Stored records

——————————

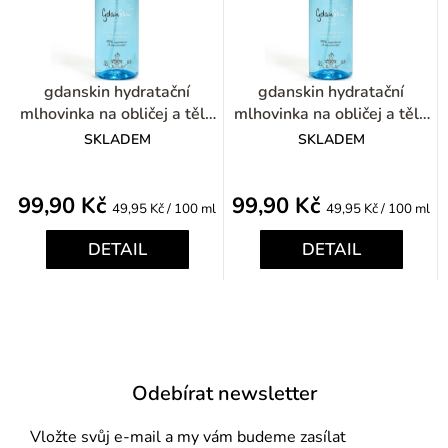
gdanskin hydratační
gdanskin hydratační
mlhovinka na obličej a tělo
mlhovinka na obličej a tělo
200ml
200ml
SKLADEM
SKLADEM
99,90 Kč
99,90 Kč
Měrná
Měrná
49,95 Kč / 100 ml
49,95 Kč / 100 ml
cena:
cena:
DETAIL
DETAIL
Odebírat newsletter
Vložte svůj e-mail a my vám budeme zasílat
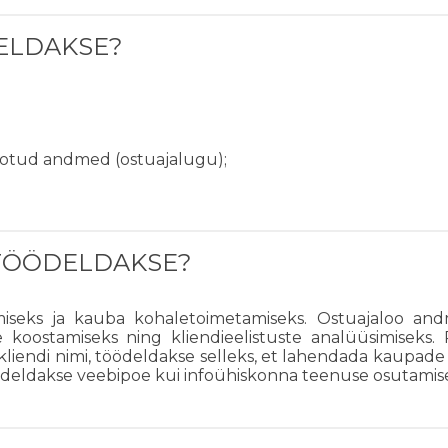
DELDAKSE?
otud andmed (ostuajalugu);
 TÖÖDELDAKSE?
amiseks ja kauba kohaletoimetamiseks. Ostuajaloo an
koostamiseks ning kliendieelistuste analüüsimiseks
 kliendi nimi, töödeldakse selleks, et lahendada kaupa
 töödeldakse veebipoe kui infoühiskonna teenuse osutamis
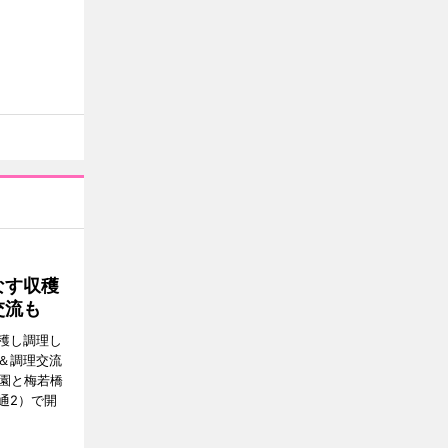
なす収穫
交流も
穫し調理し
＆調理交流
公園と梅若橋
通2）で開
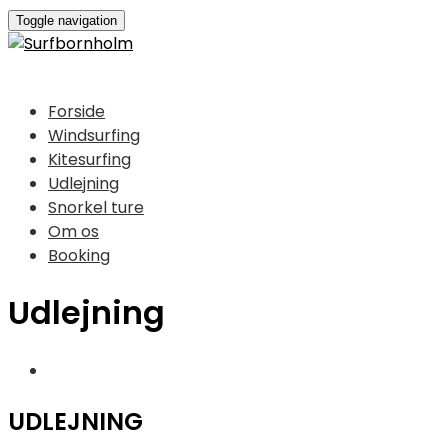
Toggle navigation
Forside
Windsurfing
Kitesurfing
Udlejning
Snorkel ture
Om os
Booking
Udlejning
UDLEJNING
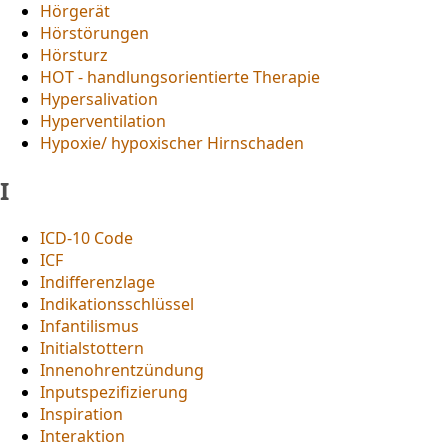
Hörgerät
Hörstörungen
Hörsturz
HOT - handlungsorientierte Therapie
Hypersalivation
Hyperventilation
Hypoxie/ hypoxischer Hirnschaden
I
ICD-10 Code
ICF
Indifferenzlage
Indikationsschlüssel
Infantilismus
Initialstottern
Innenohrentzündung
Inputspezifizierung
Inspiration
Interaktion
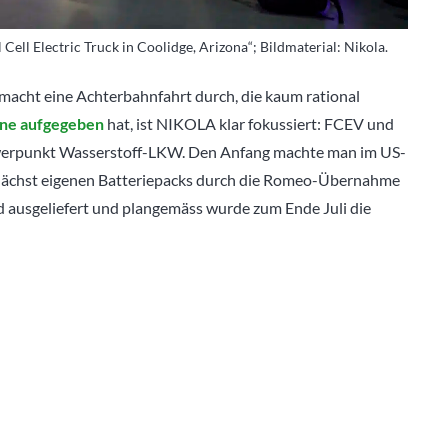
ll Electric Truck in Coolidge, Arizona“; Bildmaterial: Nikola.
e macht eine Achterbahnfahrt durch, die kaum rational
ne aufgegeben
hat, ist NIKOLA klar fokussiert: FCEV und
erpunkt Wasserstoff-LKW.
Den Anfang machte man im US-
nächst eigenen Batteriepacks durch die Romeo-Übernahme
und ausgeliefert und plangemäss wurde zum Ende Juli die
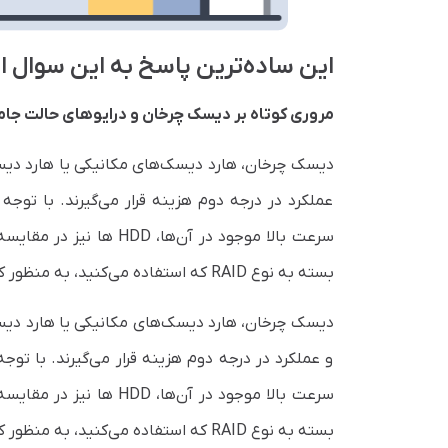
این ساده‌ترین پاسخ به این سوال است که D
مروری کوتاه بر دیسک چرخان و درایوهای حالت جام
عملکرد در درجه دوم هزینه قرار می‌گیرند. با تو
بسته به نوع RAID که استفاده می‌کنید، به منظور کمک به کاهش هر دوی این مشکلات است.
و عملکرد در درجه دوم هزینه قرار می‌گیرند. با ت
بسته به نوع RAID که استفاده می‌کنید، به منظور کمک به کاهش هر دوی این مشکلات است.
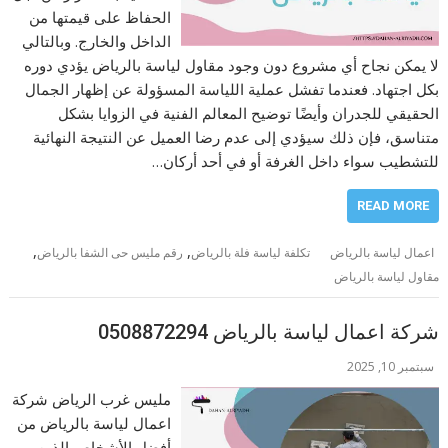
الحفاظ على قيمتها من
الداخل والخارج. وبالتالي
لا يمكن نجاح أي مشروع دون وجود مقاول لياسة بالرياض يؤدي دوره
بكل اجتهاد. فعندما تفشل عملية اللياسة المسؤولة عن إظهار الجمال
الحقيقي للجدران وأيضًا توضيح المعالم الفنية في الزوايا بشكل
متناسق، فإن ذلك سيؤدي إلى عدم رضا العميل عن النتيجة النهائية
للتشطيب سواء داخل الغرفة أو في أحد أركان…
READ MORE
,
,
اعمال لياسة بالرياض
تكلفة لياسة فلة بالرياض
رقم مليس حى الشفا بالرياض
مقاول لياسة بالرياض
شركة اعمال لياسة بالرياض 0508872294
سبتمبر 10, 2025
مليس غرب الرياض شركة
اعمال لياسة بالرياض من
أفضل الأشخاص الذين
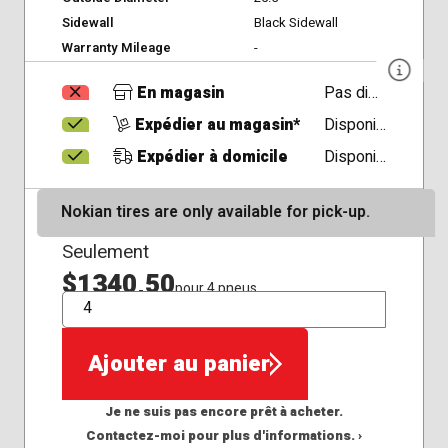
Sidewall
Black Sidewall
Warranty Mileage
-
En magasin
Pas disponible
Expédier au magasin*
Disponible
Expédier à domicile
Disponible
Nokian tires are only available for pick-up.
Seulement
$1340,50
pour 4 pneus
QTÉ
Ajouter au panier
Je ne suis pas encore prêt à acheter.
Contactez-moi pour plus d'informations. ›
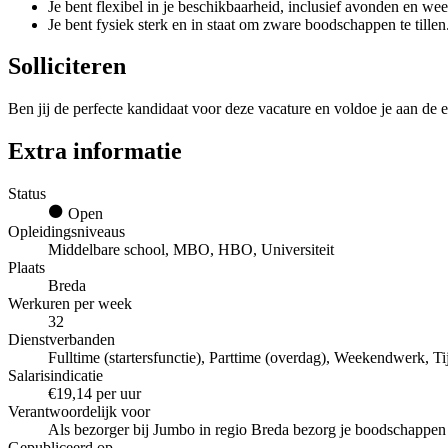
Je bent flexibel in je beschikbaarheid, inclusief avonden en we
Je bent fysiek sterk en in staat om zware boodschappen te tillen
Solliciteren
Ben jij de perfecte kandidaat voor deze vacature en voldoe je aan de e
Extra informatie
Status
Open
Opleidingsniveaus
Middelbare school, MBO, HBO, Universiteit
Plaats
Breda
Werkuren per week
32
Dienstverbanden
Fulltime (startersfunctie), Parttime (overdag), Weekendwerk, Tij
Salarisindicatie
€19,14 per uur
Verantwoordelijk voor
Als bezorger bij Jumbo in regio Breda bezorg je boodschappen m
Gepubliceerd op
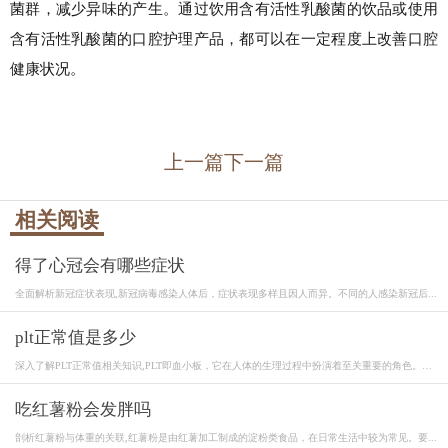
菌群，减少异味的产生。通过饮用含有活性乳酸菌的饮品或使用
含有活性乳酸菌的口腔护理产品，都可以在一定程度上改善口腔
健康状况。
上一篇
下一篇
相关阅读
得了心冠会有哪些症状
全面解析新冠症状表现,新冠病毒感染人体后，症状表现多样且因人而异。不同的人感染新冠后...
plt正常值是多少
深入了解PLT正常值相关知识,PLT即血小板，它在人体的生理过程中扮演着至关重要的角色。血
小...
吃红薯粉会发胖吗
剖析红薯粉与体重的关联,红薯粉是由红薯加工制成的淀粉类食品，在日常生活中较为常见。要...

——————————

== Your task ==
Lines holding "boodschappen": copy each one from the records above.

== Answer to this problem ==
Je bent fysiek sterk en in staat om zware boodschappen te tillen
Als bezorger bij Jumbo in regio Breda bezorg je boodschappen m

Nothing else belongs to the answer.